CN116029354A

CN116029354A - Text pair-oriented Chinese language model pre-training method

Info

Publication number: CN116029354A
Application number: CN202210950700.1A
Authority: CN
Inventors: 庞帅; 战科宇; 曹延森; 王华英; 王礼鑫; 张欢
Original assignee: Chinaso Information Technology Co ltd
Current assignee: Chinaso Information Technology Co ltd
Priority date: 2022-08-09
Filing date: 2022-08-09
Publication date: 2023-04-28
Anticipated expiration: 2042-08-09
Also published as: CN116029354B

Abstract

The invention provides a text pair-oriented Chinese language model pre-training method, which comprises the following steps: inputting text pairs; the text pair comprises a text A and a text B which are arranged in pairs; in the text A, randomly selecting n words, and shielding each randomly selected word by adopting shielding characters to obtain a shielded text; word segmentation is carried out on the text B, and each word subjected to word segmentation is disordered, so that a text subjected to disordered is obtained; splicing the text A1, the text B1 and the text B to obtain a spliced text; and after the spliced text is encoded, a masking word prediction task and a word order recovery task are respectively adopted to obtain a total loss function.

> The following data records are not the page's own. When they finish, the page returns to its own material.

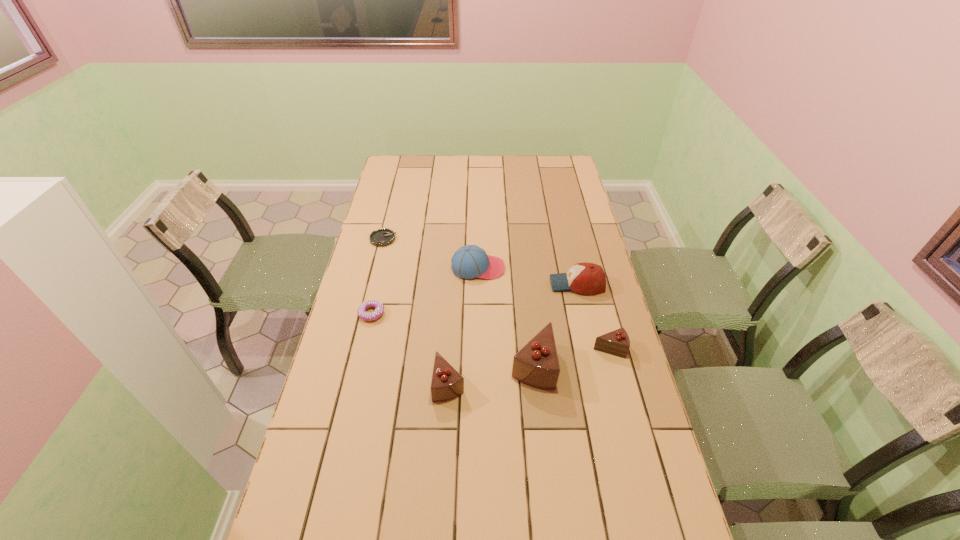 The width and height of the screenshot is (960, 540). I want to click on chocolate cake that stands as the second closest to the farthest object, so click(x=536, y=364).

You are a GUI agent. You are given a task and a screenshot of the screen. Output one action in this format:
    pyautogui.click(x=<x>, y=<y>)
    Task: Click on the chocolate cake that stands as the closest to the doughnut
    
    Given the screenshot: What is the action you would take?
    pyautogui.click(x=447, y=383)

Image resolution: width=960 pixels, height=540 pixels. Identify the location of free space that satisfies the following two spatial constraints: 1. on the front-facing side of the third shortest object; 2. on the right side of the right baseball cap. (591, 348).

Find the location of `vacant space that satisfies the following two spatial constraints: 1. on the back side of the fifth object from left to right; 2. on the front-facing side of the left baseball cap`. vacant space that satisfies the following two spatial constraints: 1. on the back side of the fifth object from left to right; 2. on the front-facing side of the left baseball cap is located at coordinates (522, 268).

The width and height of the screenshot is (960, 540). Identify the location of vacant region that satisfies the following two spatial constraints: 1. on the back side of the third shortest object; 2. on the front-facing side of the left baseball cap. (588, 268).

The invention provides a text pair-oriented Chinese language model pre-training method, which can learn language and word sequence information in a text pair more fully, thereby improving the pre-training model effect.

Description

Text pair-oriented Chinese language model pre-training method

Technical Field

The invention belongs to the technical field of computer natural language processing, and particularly relates to a text pair-oriented Chinese language model pre-training method.

Background

The advent of Pre-trained Models (PTMs) brought NLP into a new era. At present, a plurality of industrial applications adopt a mode of fine adjustment of PTMS+downstream task data, and have achieved an effect exceeding the past.

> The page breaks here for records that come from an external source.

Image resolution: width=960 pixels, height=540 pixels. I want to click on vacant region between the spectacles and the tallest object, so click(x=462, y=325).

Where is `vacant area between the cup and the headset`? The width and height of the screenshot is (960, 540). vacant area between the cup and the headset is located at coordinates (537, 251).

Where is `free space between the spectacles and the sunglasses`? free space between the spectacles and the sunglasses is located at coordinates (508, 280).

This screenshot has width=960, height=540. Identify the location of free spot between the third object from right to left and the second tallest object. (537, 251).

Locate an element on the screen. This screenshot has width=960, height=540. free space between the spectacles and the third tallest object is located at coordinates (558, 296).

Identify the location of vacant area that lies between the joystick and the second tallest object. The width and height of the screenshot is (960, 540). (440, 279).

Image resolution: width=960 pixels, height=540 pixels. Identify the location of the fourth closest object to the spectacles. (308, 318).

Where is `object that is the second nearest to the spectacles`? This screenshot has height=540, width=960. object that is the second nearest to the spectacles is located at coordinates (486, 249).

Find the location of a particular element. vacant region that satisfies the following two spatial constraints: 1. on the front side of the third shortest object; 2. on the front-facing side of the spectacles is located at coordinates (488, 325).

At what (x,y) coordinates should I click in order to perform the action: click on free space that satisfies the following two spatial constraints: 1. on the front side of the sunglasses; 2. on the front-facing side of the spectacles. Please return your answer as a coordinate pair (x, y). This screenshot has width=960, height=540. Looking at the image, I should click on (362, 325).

Among the many NLP tasks, text takes on the form of tasks such as text semantic matching tasks, question answer pair (question answer pair, QA) matching tasks, etc. Aiming at the task academia, a plurality of pre-training tasks are provided for training related PTMs, and in summary, two methods are mainly adopted, namely, a language model method is adopted, the core is to shield certain words, and then a training stage tries to recover the shielded words; and secondly, predicting the relation of the text pairs, such as scrambling the sequence of continuous sentences in the original article, trying to judge whether the text pairs are continuous in the original text in training, and the like. The knowledge learned by the pre-training tasks is generally simpler, the information quantity is relatively limited, and noise is easy to introduce, so that how to enable the text to learn the language and other information in the text pair more fully for the pre-training tasks, and the efficiency of the text to the pre-training tasks is improved, and the problem to be solved at present is solved.

Disclosure of Invention

Aiming at the defects existing in the prior art, the invention provides a text pair-oriented Chinese language model pre-training method, which can effectively solve the problems.

The technical scheme adopted by the invention is as follows:

the invention provides a text pair-oriented Chinese language model pre-training method, which comprises the following steps:

step 1, inputting text pairs; the text pair comprises a text A and a text B which are arranged in pairs;

step 2, randomly selecting n words in the text A, wherein each randomly selected word adopts shielding characters to carry out shielding treatment to obtain a shielded text, and the shielded text is expressed as a text A1;

word segmentation is carried out on the text B, and each word after word segmentation is disordered, so that a text with disordered sequence is obtained and is expressed as a text B1;

step 3, dividing the text A1, the text B1 and the text B according to the word, correspondingly obtaining the text A1, the text B1 and the text B;

splicing the text A1, the text B1 and the text B to obtain a spliced text [ CLS ] A1[ SEP ] B1[ SOS ] B [ EOS ]; wherein: [ CLS ], [ SEP ], [ SOS ] and [ EOS ] are respectively: a first separator, a second separator, a third separator, and a fourth separator;

step 4, taking the spliced text as input, inputting the input text into a coding module to respectively obtain a coding vector matrix V of the text A1 _A1 Coding vector matrix V of text B1 _B1 And the coding vector matrix V of the text B _B ；

Wherein:

step 4.1, encoding vector matrix V of text A1 _A1 Obtained by:

1) Word code Emb of i-th word in text A1 _A1(i) A word vector Emb for the i-th word in text A1 _A1char(i) Position code Emb with ith word in text A1 _A1pos(i) Type code Emb with text A1 _type(A1) The sum of which is given by:

Emb _A1(i) ＝Emb _A1char(i) +Emb _A1pos(i) +Emb _type(A1)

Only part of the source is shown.